What is the relationship between longitudinal and transverse waves? As the title says, is there any relationship between these two waves in a solid?
I'm currently working in NDT ultrasound technologies and I need to calibrate a system by determining the speed of a L-wave, and from this value determine the speed of the S-wave associated. I read a bit on different sites but figured this would be the best place to ask.
I looked for graphs showing different curves of wave-type velocity vs material type but didn't find anything really usefull.
I'm also a 2nd year physics student so bring them concepts and equations on!
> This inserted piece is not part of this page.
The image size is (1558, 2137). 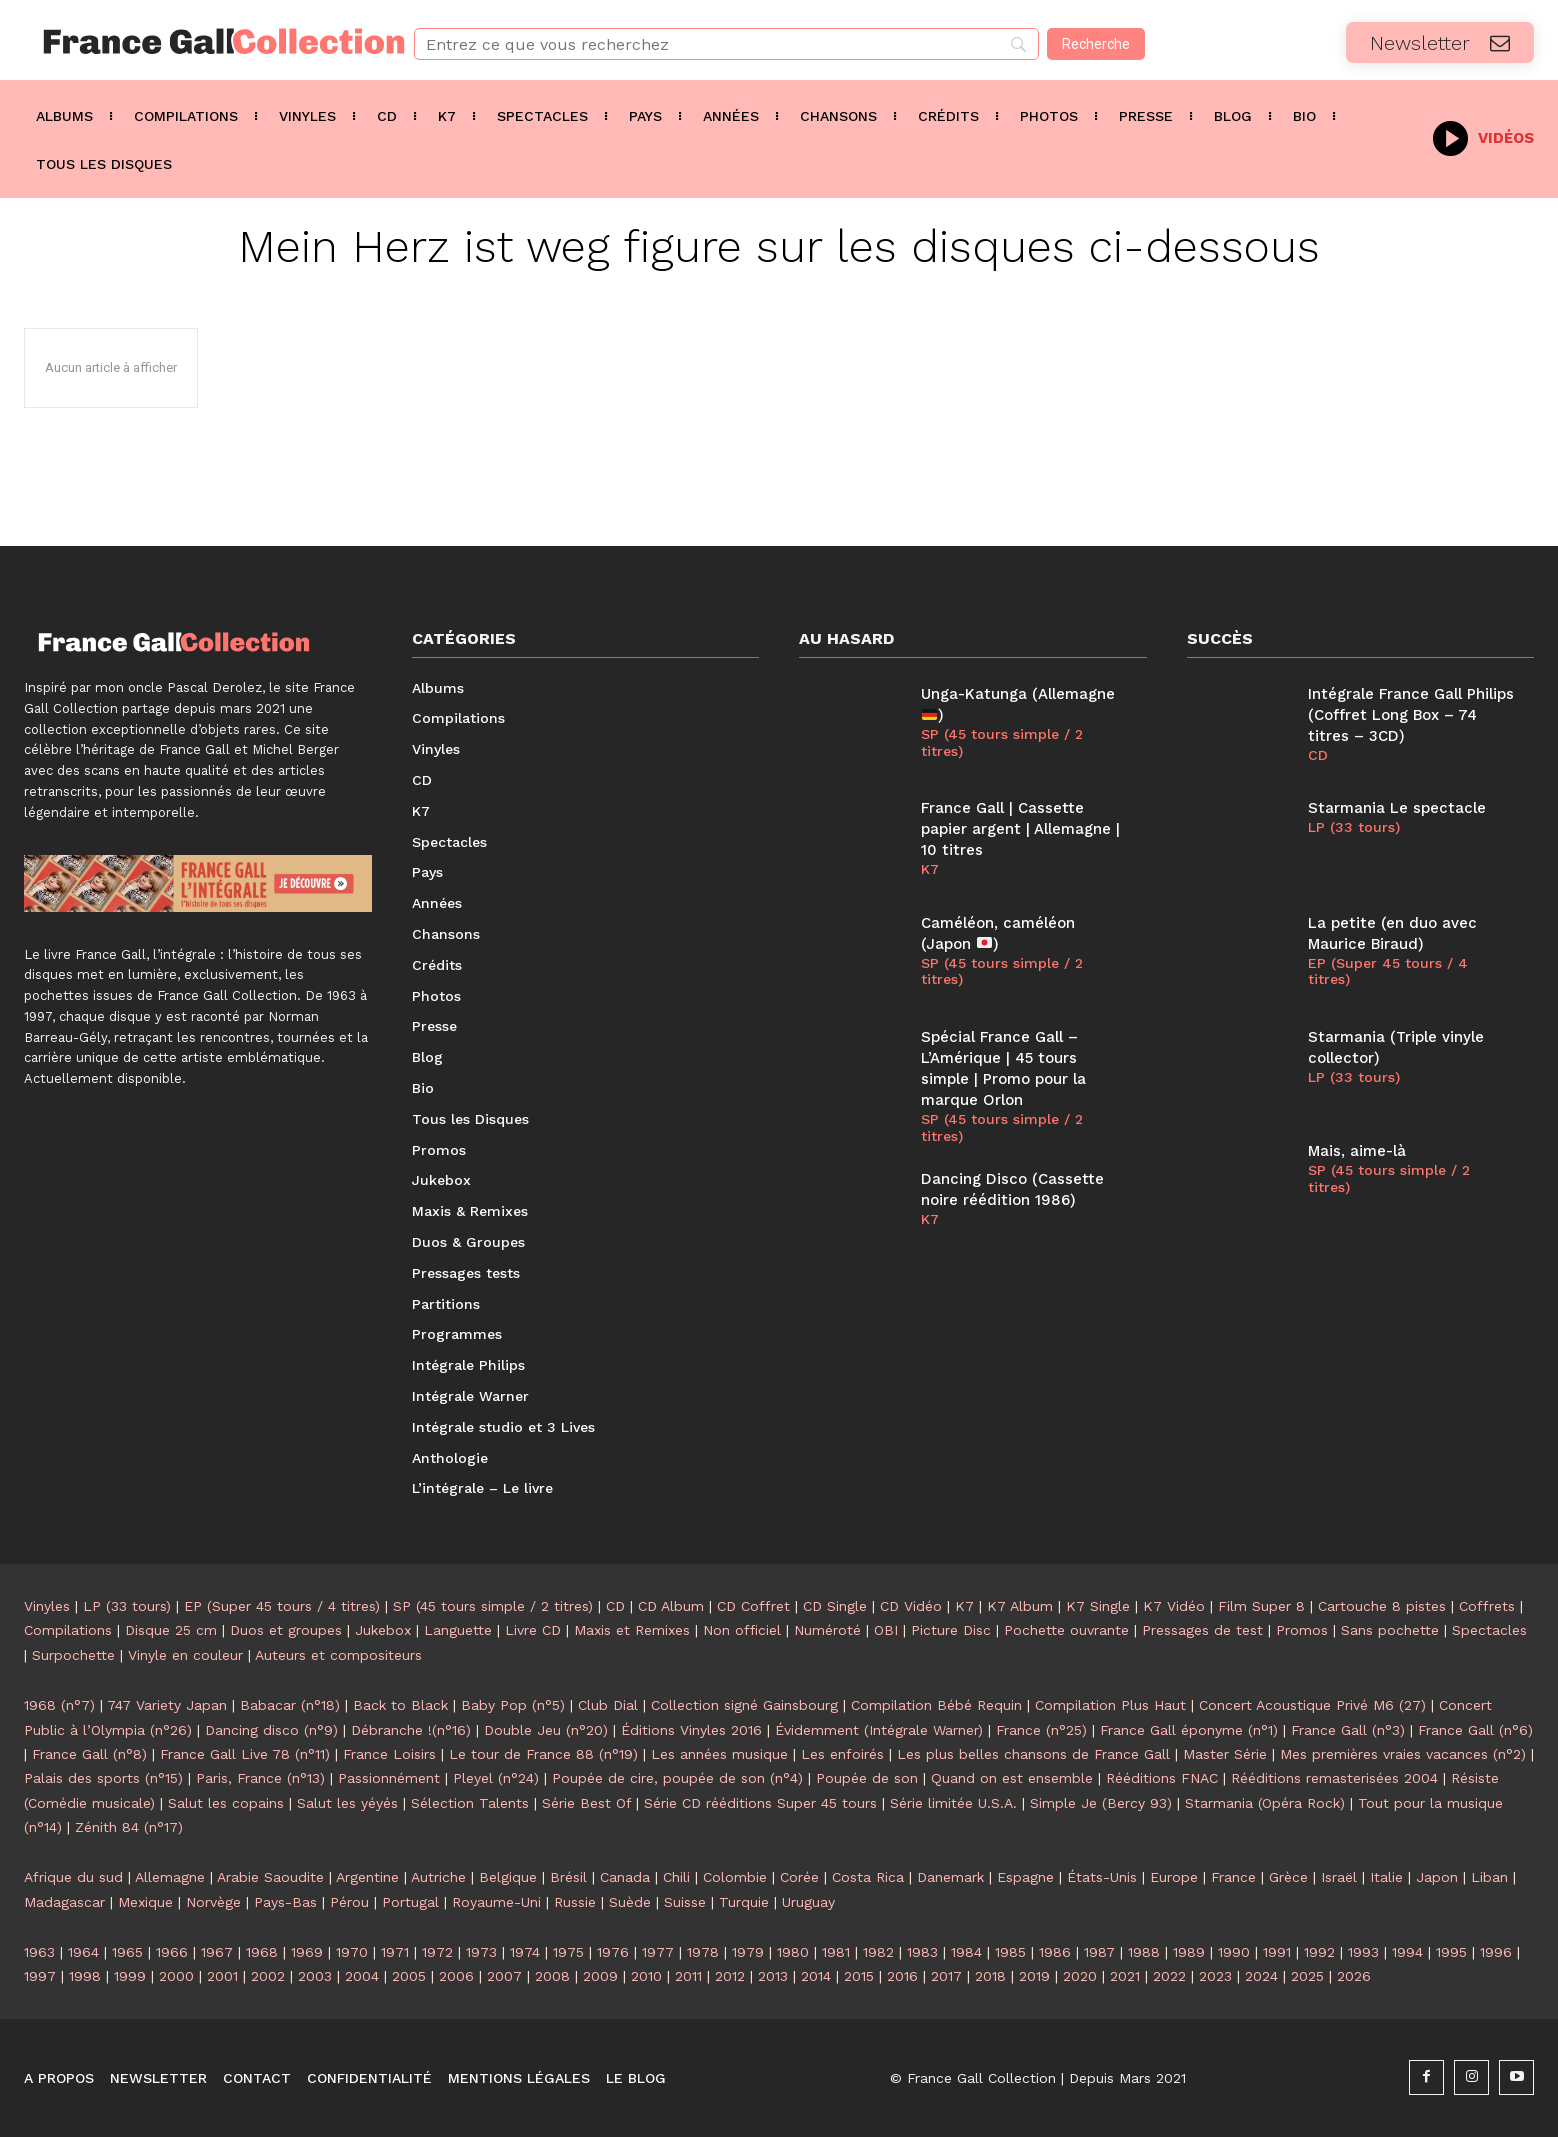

 A: S-waves are shear waves and L-waves (P-waves) are longitudinal waves. The wave speed for longitudinal waves is given by 
$$ c_L = \sqrt{\frac{\lambda + 2\mu}{\rho}}$$
and for shear waves, the speed is given by
$$ c_S = \sqrt{\frac{\mu}{\rho}}$$.
Here $\lambda$ and $\mu$ are the so-called Lamé parameters. These parameters can of course be expressed in terms of $E$ and $\nu$, the Young's modulus and Poisson's ratio respectively.
For S-waves, the particle motion is transverse to the direction of wave propagation. On the other hand, for P-waves, the particle motion is parallel to the wave propagation direction.
So, as you can see from the above, $c_L > c_s$. However, I don't see how the S-wave speed can be determine from L-wave speed unless you know both $E$ and $\nu$ up front. I assume by L-wave, you mean, longitudinal wave.
For steel, $\rho = 7800$ kg/m$^3$, $E = 200$e9 Pa and $\nu = 0.3$. For these values, 
$$
\lambda = \frac{E\nu}{(1+\nu)(1-2\nu)} \approx 115.38\text{ GPa and }
\mu = \frac{E}{2(1+\nu)} \approx 76.92 \text{ GPa}.
$$
For these values,
$$
c_L \approx 5875 \text{ m/s} \text{ and } c_S \approx 3140 \text{ m/s}.
$$
If you need more information on this, you could look into the book Wave motion in elastic solids by Karl Graff.